Your assignment:
Once you find the line containing "Demande Export de données RGPD" in the data below, copy it and each following line exactly, up to and including the line containing "cada paciente.", and nothing else.

Saved entries
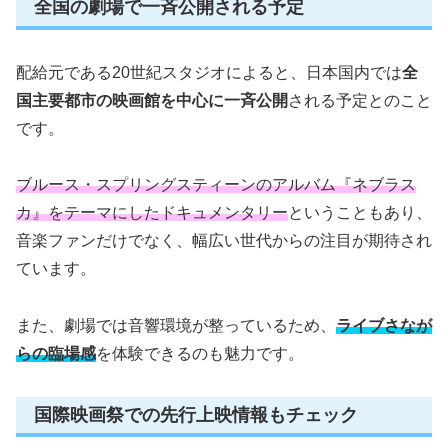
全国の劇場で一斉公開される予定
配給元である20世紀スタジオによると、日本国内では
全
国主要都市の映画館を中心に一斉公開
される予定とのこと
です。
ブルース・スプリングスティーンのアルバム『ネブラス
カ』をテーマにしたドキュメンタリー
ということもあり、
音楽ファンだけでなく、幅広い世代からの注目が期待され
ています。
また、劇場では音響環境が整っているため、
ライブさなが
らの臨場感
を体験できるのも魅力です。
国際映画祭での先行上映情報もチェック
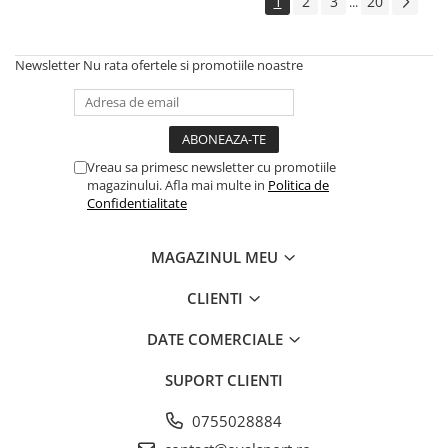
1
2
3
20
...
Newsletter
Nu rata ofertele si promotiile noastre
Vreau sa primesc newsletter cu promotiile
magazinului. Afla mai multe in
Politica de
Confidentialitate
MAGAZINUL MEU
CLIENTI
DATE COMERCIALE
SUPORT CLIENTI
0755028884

---

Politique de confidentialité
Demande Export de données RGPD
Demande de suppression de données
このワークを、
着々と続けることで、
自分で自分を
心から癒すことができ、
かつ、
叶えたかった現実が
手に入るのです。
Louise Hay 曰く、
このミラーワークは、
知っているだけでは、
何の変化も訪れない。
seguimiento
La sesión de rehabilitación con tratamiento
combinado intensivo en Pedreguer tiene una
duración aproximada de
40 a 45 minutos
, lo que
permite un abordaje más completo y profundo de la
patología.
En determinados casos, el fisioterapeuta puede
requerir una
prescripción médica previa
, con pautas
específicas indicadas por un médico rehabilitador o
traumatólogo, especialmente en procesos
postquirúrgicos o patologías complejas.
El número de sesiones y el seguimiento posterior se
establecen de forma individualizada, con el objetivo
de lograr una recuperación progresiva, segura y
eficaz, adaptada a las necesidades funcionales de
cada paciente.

Response box:
Demande Export de données RGPD
Demande de suppression de données
このワークを、
着々と続けることで、
自分で自分を
心から癒すことができ、
かつ、
叶えたかった現実が
手に入るのです。
Louise Hay 曰く、
このミラーワークは、
知っているだけでは、
何の変化も訪れない。
seguimiento
La sesión de rehabilitación con tratamiento
combinado intensivo en Pedreguer tiene una
duración aproximada de
40 a 45 minutos
, lo que
permite un abordaje más completo y profundo de la
patología.
En determinados casos, el fisioterapeuta puede
requerir una
prescripción médica previa
, con pautas
específicas indicadas por un médico rehabilitador o
traumatólogo, especialmente en procesos
postquirúrgicos o patologías complejas.
El número de sesiones y el seguimiento posterior se
establecen de forma individualizada, con el objetivo
de lograr una recuperación progresiva, segura y
eficaz, adaptada a las necesidades funcionales de
cada paciente.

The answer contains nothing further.